Chihiro Ota of SMBC Nikko Securities, said: “There were particular concerns about a slowdown of the Chinese economy and moves to avoid risk were taken around the world. The next area that will be the focus of attention will be company financial reports that will come out in large numbers in the near future in Japan and the United States.”

China's Shanghai Composite index dived 5.22% to 2,583.46, its lowest level since 2014 and down 20% throughout the year, while the tech-heavy Shenzhen Composite fell even further, dropping 6.45% to 1,293.90.

The biggest losers were Anhui Wanwei Updated High-tech Material Industry, Heilongjiang Interchina Water Treatment and Chongqing Dima Industry, which all gave back around 10.1% as investors panicked.

Stephen Innes, head of trading for Asia Pacific at Oanda, said: “The US equity bloodbath is taking no prisoners in Asia as a sea of red greets investors at the open as equity deleveraging and liquidation intensifies. If the Feds are crazy, this market reaction is bordering on insanity, as so many negative cross-currents collide that is merely impossible to find a glint of optimism.”

The Hong Kong Hang Seng Index dropped too, falling 3.54% to 25,266.37 as the indexes tech stocks suffered particularly badly as Sunny Optical, AAC Technologies and index heavyweight Tencent each fell by more than 6%.
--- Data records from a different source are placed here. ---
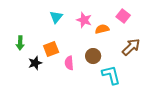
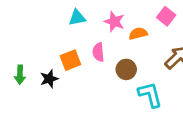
cyan triangle: (56, 17) -> (77, 18), turned 40
green arrow: (20, 43) -> (20, 75), moved
pink semicircle: (69, 63) -> (98, 52), moved

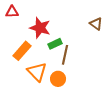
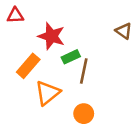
orange triangle: (37, 72) -> (48, 93), turned 35
orange circle: (58, 79) -> (84, 114), moved

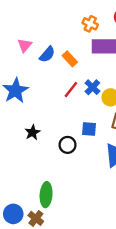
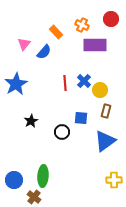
orange rectangle: (70, 59) -> (56, 32), moved
red line: (71, 89) -> (65, 83), turned -42
blue circle: (13, 214) -> (14, 180), moved

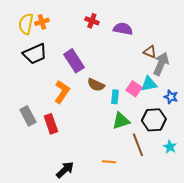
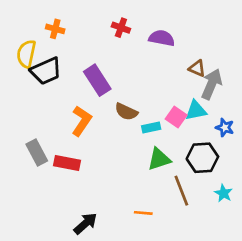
orange cross: (42, 22) -> (55, 29), turned 32
yellow semicircle: (26, 24) -> (26, 54), moved
cyan rectangle: (115, 97) -> (151, 127), turned 72
red rectangle: (51, 124) -> (67, 163), turned -60

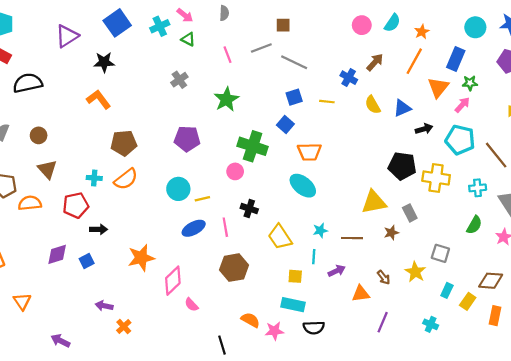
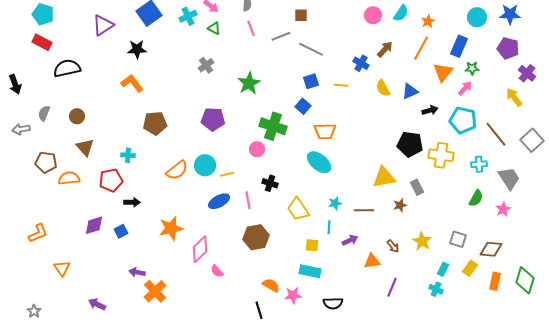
pink line: (227, 55) -> (251, 28), moved
orange semicircle: (126, 179) -> (177, 170), moved
gray square: (440, 253) -> (458, 239), moved
cyan rectangle: (447, 290) -> (443, 269), moved
orange cross: (124, 327) -> (155, 291), size x1.6
black semicircle: (314, 328) -> (333, 303), moved
black line: (222, 345) -> (259, 310), moved

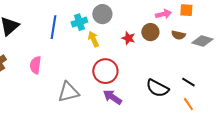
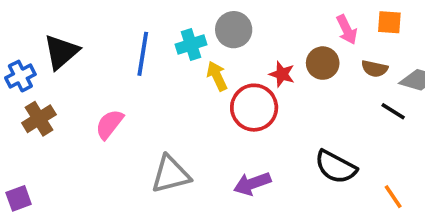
pink arrow: (163, 14) -> (347, 30), turned 77
pink semicircle: (35, 65) -> (109, 124), turned 30
red circle: (105, 71) -> (254, 108), moved
black line: (188, 82) -> (393, 111), moved
purple arrow: (112, 97) -> (252, 184), turned -54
The latter company, a titan of gaming and social media in China, has also struggled recently as regulators have halted the release of new games as part of an apparent crackdown on internet addiction and content deemed inappropriate.

South Korea's Kospi was down 4.44% at 2,129.67 on the back of the US sell-off, with the index having already been struggling amid pessimism about the Korean economy and corporate performance on the peninsula.

After eight sessions of consecutive drops things came to a head on Thursday as foreign investors dumped 500bn won worth of Kospi index shares, up from 230bn on Wednesday.

Bellweather Samsung Electronics fell by around 4.8%, while other major players such as Hyundai, Posco and Celltrion all fell by more than 3%.

Brent Crude prices fell by 1.93% to $81.52 and WTI dropped by 1.87% to $71.83.

The Australian S&P/ASX 200 fell 2.74% to 5,883.76 in what was the most muted performance of major markets in the region.

The country's mining stocks were subjected to drops, with BHP Billiton and Rio Tinto both having fallen by more than 3% by the close of trade.

To round off the losses seen across the entire region, New Zealand's S&P/NZX 50 dipped by 3.64% to 8,721.20 as all but one of its listed stocks fell in what was the index's ninth consecutive decline.

A2 Milk led the market lower with a drop of 11%, having now dropped by 26% since a share sale by new chief executive Jayne Hrdlicka spooked investors, while A2's primary supplier Synlait Milk dropped by over 5%.

The Australian dollar was down 0.46% against the greenback at AU$1.41, while New Zealand's dollar dropped 0.55% to NZ$1.54.